SALT LAKE CITY — If you step inside the Naval Science building on the University of Utah campus, it’s likely the first thing that will catch your eye is an enormous bell displayed in the entryway.
The polished surface of the bell shines, even though the exterior bears nicks and scratches in several places. The inscription “U.S.S. Utah” is distinct and bold, with the year 1911 imprinted underneath.
It doesn’t look like an artifact that survived two world wars, sank into the ocean and was left exposed to Utah weather for more than five decades.
This is the bell of the battleship USS Utah, one of the first ships sunk during the attack on Pearl Harbor.
It was first given to the university in the 1960s, where it was displayed on a pedestal outside the U.’s Naval Science building.
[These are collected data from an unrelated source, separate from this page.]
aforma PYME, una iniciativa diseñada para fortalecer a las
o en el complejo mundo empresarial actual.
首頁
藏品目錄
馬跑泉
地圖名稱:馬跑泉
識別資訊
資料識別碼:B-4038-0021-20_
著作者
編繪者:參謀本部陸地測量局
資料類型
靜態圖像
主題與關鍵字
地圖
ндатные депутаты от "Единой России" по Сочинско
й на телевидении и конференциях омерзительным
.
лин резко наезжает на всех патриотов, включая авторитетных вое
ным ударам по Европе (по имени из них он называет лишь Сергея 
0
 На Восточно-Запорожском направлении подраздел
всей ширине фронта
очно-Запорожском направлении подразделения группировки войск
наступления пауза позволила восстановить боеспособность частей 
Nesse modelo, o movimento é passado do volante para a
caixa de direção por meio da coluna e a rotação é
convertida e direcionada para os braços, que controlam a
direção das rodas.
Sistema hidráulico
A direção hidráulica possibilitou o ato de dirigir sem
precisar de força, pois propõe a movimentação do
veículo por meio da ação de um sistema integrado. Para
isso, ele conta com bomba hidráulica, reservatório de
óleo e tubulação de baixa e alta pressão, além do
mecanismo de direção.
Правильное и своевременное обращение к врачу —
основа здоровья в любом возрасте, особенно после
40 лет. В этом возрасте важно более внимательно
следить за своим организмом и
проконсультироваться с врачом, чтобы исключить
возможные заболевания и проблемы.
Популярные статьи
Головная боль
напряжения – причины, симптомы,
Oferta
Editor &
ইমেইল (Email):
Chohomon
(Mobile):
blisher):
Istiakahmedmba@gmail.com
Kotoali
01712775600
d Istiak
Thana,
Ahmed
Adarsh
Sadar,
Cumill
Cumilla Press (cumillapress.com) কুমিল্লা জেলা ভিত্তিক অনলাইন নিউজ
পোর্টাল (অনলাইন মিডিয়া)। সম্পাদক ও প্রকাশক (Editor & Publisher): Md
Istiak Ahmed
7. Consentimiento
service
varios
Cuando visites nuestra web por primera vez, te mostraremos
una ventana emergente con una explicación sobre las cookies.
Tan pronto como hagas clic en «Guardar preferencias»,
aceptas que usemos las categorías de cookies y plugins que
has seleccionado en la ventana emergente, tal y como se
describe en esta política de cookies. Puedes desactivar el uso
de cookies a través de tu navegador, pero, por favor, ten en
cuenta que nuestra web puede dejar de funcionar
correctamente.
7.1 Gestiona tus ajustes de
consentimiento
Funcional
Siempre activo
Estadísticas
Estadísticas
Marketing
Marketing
Last year, the bell was loaned to the Senior Enlisted Academy in Newport, Rhode Island.
After eight months at the academy, the 775-pound bell underwent major restoration before returning to the university on the 76th anniversary of the Pearl Harbor attack.
“The bell has been on quite a journey,” said Capt. Mark Springer, commanding officer and professor of naval science at the U. “It’s quite fitting that it arrives back here on Dec. 7 on Pearl Harbor day.”
Dignitaries and community members attended the rededication of the bell Thursday morning at the Naval Science building.
“The USS Utah and sailors and officers are not forgotten, and the bell is an everlasting symbol of our tribute to their service,” said Rep. Steve Handy, R-Layton.
The USS Utah was the first ship in the U.S. Navy to be named after the Beehive State. The battleship was originally commissioned in 1909 and completed in 1911.
It served through the Mexican Revolution in 1914 and was stationed at Bantry Bay, Ireland, during World War I, protecting North Atlantic convoys from German raids. After WWI, the ship was demilitarized and turned into a target ship.
During the Pearl Harbor Attack, two torpedoes struck the USS Utah, causing the ship to roll on its side and sink.
Although 461 crew members escaped the sinking ship, 64 others died, including Chief Petty Officer Peter Tomich. As the ship sank, Tomich remained below deck in the boiler room, evacuating shipmates and securing equipment. He was posthumously awarded the Medal of Honor.